DATA SECTION:
* * * * * * *

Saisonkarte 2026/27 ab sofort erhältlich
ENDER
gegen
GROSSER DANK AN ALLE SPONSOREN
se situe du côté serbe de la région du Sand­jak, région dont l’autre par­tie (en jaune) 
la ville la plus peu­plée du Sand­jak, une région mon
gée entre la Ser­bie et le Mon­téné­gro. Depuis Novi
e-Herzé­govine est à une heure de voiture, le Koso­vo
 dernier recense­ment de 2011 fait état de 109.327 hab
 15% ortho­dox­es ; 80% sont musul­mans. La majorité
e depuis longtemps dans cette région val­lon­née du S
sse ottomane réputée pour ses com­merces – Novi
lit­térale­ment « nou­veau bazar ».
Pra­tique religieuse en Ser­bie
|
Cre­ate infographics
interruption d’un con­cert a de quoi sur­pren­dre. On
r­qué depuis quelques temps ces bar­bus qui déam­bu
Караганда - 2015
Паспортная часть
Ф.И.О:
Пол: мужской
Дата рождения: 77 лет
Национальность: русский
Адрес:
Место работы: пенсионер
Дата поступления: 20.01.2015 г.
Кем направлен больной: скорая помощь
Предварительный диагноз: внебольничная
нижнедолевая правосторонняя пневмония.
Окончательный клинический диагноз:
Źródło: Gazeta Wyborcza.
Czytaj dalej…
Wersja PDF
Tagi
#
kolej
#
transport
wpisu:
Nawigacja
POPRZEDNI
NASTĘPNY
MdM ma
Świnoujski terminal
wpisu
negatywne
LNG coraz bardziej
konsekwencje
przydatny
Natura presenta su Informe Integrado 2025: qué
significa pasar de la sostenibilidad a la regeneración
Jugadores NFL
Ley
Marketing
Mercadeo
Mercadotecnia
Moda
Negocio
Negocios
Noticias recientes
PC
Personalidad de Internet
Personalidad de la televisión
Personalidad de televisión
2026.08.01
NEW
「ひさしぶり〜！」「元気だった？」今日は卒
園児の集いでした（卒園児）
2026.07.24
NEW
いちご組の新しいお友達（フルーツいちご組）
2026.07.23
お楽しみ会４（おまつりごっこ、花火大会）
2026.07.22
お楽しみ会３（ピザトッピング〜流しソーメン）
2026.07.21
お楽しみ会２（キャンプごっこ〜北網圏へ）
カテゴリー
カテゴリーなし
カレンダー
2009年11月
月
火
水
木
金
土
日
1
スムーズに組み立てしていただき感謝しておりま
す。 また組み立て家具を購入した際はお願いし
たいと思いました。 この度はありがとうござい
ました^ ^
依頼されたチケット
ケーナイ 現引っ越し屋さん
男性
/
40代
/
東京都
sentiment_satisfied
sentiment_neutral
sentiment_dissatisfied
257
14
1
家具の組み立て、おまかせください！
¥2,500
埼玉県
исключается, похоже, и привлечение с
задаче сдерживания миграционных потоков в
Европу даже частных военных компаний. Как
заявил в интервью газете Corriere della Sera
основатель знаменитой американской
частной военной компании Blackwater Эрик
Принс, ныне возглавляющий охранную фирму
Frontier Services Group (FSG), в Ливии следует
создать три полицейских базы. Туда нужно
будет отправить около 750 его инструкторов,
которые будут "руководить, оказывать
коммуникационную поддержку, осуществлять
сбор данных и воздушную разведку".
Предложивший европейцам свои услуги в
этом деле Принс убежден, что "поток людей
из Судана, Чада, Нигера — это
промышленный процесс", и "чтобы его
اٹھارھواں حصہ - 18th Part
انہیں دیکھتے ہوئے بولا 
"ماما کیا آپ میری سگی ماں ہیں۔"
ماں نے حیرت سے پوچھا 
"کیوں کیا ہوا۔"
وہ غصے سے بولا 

* * * * * * *

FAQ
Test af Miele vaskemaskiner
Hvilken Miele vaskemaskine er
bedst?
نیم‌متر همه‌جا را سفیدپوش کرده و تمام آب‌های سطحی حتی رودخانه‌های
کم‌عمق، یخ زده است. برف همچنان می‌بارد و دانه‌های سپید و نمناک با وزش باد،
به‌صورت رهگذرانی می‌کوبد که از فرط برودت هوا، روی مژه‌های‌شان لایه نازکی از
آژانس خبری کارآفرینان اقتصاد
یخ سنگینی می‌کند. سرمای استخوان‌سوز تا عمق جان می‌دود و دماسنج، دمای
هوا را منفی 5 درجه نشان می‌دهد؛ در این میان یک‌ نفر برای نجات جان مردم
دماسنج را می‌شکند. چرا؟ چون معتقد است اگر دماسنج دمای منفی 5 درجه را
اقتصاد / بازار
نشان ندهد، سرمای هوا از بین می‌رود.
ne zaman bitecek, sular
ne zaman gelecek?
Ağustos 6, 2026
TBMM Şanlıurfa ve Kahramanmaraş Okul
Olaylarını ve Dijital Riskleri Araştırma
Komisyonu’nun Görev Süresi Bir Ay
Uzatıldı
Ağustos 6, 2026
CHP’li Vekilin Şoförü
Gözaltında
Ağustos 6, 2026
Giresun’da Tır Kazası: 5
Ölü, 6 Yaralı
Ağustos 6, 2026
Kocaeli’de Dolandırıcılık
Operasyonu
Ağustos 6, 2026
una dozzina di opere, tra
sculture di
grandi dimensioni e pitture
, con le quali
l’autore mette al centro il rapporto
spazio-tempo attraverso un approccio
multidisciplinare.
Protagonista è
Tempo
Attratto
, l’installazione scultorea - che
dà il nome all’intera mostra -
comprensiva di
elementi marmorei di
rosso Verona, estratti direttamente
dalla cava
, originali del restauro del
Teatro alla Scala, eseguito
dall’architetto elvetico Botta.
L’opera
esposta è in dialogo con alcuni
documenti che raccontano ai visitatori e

* * * * * * *

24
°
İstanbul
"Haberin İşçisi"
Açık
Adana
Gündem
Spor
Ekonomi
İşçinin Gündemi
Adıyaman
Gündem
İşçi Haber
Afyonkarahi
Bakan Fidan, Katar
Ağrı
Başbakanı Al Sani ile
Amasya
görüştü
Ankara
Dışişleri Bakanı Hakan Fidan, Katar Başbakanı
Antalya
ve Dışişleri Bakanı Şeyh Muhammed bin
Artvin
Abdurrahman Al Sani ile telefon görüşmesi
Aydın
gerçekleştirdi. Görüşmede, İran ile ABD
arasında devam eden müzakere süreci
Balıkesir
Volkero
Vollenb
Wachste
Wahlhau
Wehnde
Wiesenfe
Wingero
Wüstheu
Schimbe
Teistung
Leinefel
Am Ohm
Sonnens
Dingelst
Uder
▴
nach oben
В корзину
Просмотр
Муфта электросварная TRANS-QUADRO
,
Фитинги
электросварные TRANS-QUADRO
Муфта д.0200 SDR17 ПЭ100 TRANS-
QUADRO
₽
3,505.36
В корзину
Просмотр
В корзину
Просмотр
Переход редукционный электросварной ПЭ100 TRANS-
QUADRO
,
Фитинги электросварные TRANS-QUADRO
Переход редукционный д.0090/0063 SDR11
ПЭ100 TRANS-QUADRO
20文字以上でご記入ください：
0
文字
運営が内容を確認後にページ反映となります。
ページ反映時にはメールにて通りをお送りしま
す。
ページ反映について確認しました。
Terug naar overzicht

* * * * * * *

TASK ITEM: Print exactly the lines of the listing above starting at the line containing "Saisonkarte 2026/27 ab sofort erhältlich" and ending at the line containing "заявил в интервью газете Corriere della Sera", both included.

RESULT BELOW:
Saisonkarte 2026/27 ab sofort erhältlich
ENDER
gegen
GROSSER DANK AN ALLE SPONSOREN
se situe du côté serbe de la région du Sand­jak, région dont l’autre par­tie (en jaune) 
la ville la plus peu­plée du Sand­jak, une région mon
gée entre la Ser­bie et le Mon­téné­gro. Depuis Novi
e-Herzé­govine est à une heure de voiture, le Koso­vo
 dernier recense­ment de 2011 fait état de 109.327 hab
 15% ortho­dox­es ; 80% sont musul­mans. La majorité
e depuis longtemps dans cette région val­lon­née du S
sse ottomane réputée pour ses com­merces – Novi
lit­térale­ment « nou­veau bazar ».
Pra­tique religieuse en Ser­bie
|
Cre­ate infographics
interruption d’un con­cert a de quoi sur­pren­dre. On
r­qué depuis quelques temps ces bar­bus qui déam­bu
Караганда - 2015
Паспортная часть
Ф.И.О:
Пол: мужской
Дата рождения: 77 лет
Национальность: русский
Адрес:
Место работы: пенсионер
Дата поступления: 20.01.2015 г.
Кем направлен больной: скорая помощь
Предварительный диагноз: внебольничная
нижнедолевая правосторонняя пневмония.
Окончательный клинический диагноз:
Źródło: Gazeta Wyborcza.
Czytaj dalej…
Wersja PDF
Tagi
#
kolej
#
transport
wpisu:
Nawigacja
POPRZEDNI
NASTĘPNY
MdM ma
Świnoujski terminal
wpisu
negatywne
LNG coraz bardziej
konsekwencje
przydatny
Natura presenta su Informe Integrado 2025: qué
significa pasar de la sostenibilidad a la regeneración
Jugadores NFL
Ley
Marketing
Mercadeo
Mercadotecnia
Moda
Negocio
Negocios
Noticias recientes
PC
Personalidad de Internet
Personalidad de la televisión
Personalidad de televisión
2026.08.01
NEW
「ひさしぶり〜！」「元気だった？」今日は卒
園児の集いでした（卒園児）
2026.07.24
NEW
いちご組の新しいお友達（フルーツいちご組）
2026.07.23
お楽しみ会４（おまつりごっこ、花火大会）
2026.07.22
お楽しみ会３（ピザトッピング〜流しソーメン）
2026.07.21
お楽しみ会２（キャンプごっこ〜北網圏へ）
カテゴリー
カテゴリーなし
カレンダー
2009年11月
月
火
水
木
金
土
日
1
スムーズに組み立てしていただき感謝しておりま
す。 また組み立て家具を購入した際はお願いし
たいと思いました。 この度はありがとうござい
ました^ ^
依頼されたチケット
ケーナイ 現引っ越し屋さん
男性
/
40代
/
東京都
sentiment_satisfied
sentiment_neutral
sentiment_dissatisfied
257
14
1
家具の組み立て、おまかせください！
¥2,500
埼玉県
исключается, похоже, и привлечение с
задаче сдерживания миграционных потоков в
Европу даже частных военных компаний. Как
заявил в интервью газете Corriere della Sera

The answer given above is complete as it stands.